L’encyclique de Paul VI Humanae Vitae, dont c’est le cinquantième anniversaire le 25 juillet 2018, a eu le mérite de rappeler que les deux significations du mariage ne peuvent être séparées, et de condamner clairement la contraception artificielle, rendue possible dans les années 1960 par la commercialisation de la pillule du docteur Pinkus.
Cependant, il faut dire qu’Humanae Vitae est responsable aussi de ne pas avoir affirmé avec tout autant de clarté la hiérarchie des fins, à savoir le primat de la fin de procréation sur la fin d’union. Deux principes ou valeurs ne sont jamais sur un même plan d’égalité. L’un est toujours subordonné à l’autre.

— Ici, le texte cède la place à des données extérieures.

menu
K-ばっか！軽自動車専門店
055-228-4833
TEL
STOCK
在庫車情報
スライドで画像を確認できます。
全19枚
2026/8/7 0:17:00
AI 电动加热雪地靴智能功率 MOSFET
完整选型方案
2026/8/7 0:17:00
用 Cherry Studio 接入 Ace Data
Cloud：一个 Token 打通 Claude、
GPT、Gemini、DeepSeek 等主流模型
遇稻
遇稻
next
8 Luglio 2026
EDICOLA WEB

C’est le cas pour les rapports entre la foi et la raison, entre la grâce et la nature, entre l’Eglise et l’Etat, et ainsi de suite. Il s’agit de réalités inséparables, mais distinctes et ordonnées hiérarchiquement. Si l’ordre de ces relations n’est pas défini, il en résultera des tensions et conflits, jusqu’à ce que l’on arrive à un renversement des principes. Sous cet aspect, le processus de désagrégation morale au sein de l’Eglise résulte également du manque de définition claire de la fin première du mariage dans l’encyclique de Paul VI.
Le pape Pie XI, dans son encyclique Casti Connubii du 31 décembre 1930, affirma la doctrine de l’Eglise sur le mariage de façon définitive et obligatoire. Dans ce document, le pape rappelle à l’Eglise entière et à tout le genre humain les vérités fondamentales sur la nature du mariage, institué non par les hommes, mais par Dieu lui-même, et sur les bénédictions et les bénéfices qui en découlent pour la société entière.

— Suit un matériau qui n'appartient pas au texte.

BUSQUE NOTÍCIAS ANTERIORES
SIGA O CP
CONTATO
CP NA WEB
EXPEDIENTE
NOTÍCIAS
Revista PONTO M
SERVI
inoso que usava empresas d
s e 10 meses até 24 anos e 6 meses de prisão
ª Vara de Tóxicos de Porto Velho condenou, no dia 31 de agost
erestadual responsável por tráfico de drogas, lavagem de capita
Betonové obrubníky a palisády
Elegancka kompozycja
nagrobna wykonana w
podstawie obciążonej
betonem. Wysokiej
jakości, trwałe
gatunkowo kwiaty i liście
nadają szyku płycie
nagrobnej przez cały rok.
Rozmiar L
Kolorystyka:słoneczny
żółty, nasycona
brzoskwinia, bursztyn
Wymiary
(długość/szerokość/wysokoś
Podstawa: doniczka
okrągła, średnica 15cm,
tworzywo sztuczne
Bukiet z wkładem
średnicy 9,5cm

La première fin est la procréation, qui ne consiste pas seulement à mettre au monde des enfants, mais à les éduquer, intellectuellement, moralement et surtout spirituellement, pour les mener à leur destin éternel : le Ciel. La seconde fin est l’assistance mutuelle entre les époux, qui n’est pas une assistance purement matérielle, ni une entente sexuelle ou sentimentale, mais avant tout une assistance et une union spirituelles. On peut lire dans cette encyclique une condamnation claire et vigoureuse de l’usage des moyens contraceptifs, définis comme « une chose honteuse et intrinsèquement déshonnête ». Donc: « tout usage du mariage, quel qu’il soit, dans l’exercice duquel l’acte est privé, par l’artifice des hommes, de sa puissance naturelle de procréer la vie, offense la loi de Dieu et la loi naturelle, et que ceux qui auront commis quelque chose de pareil se sont souillés d’une faute grave ».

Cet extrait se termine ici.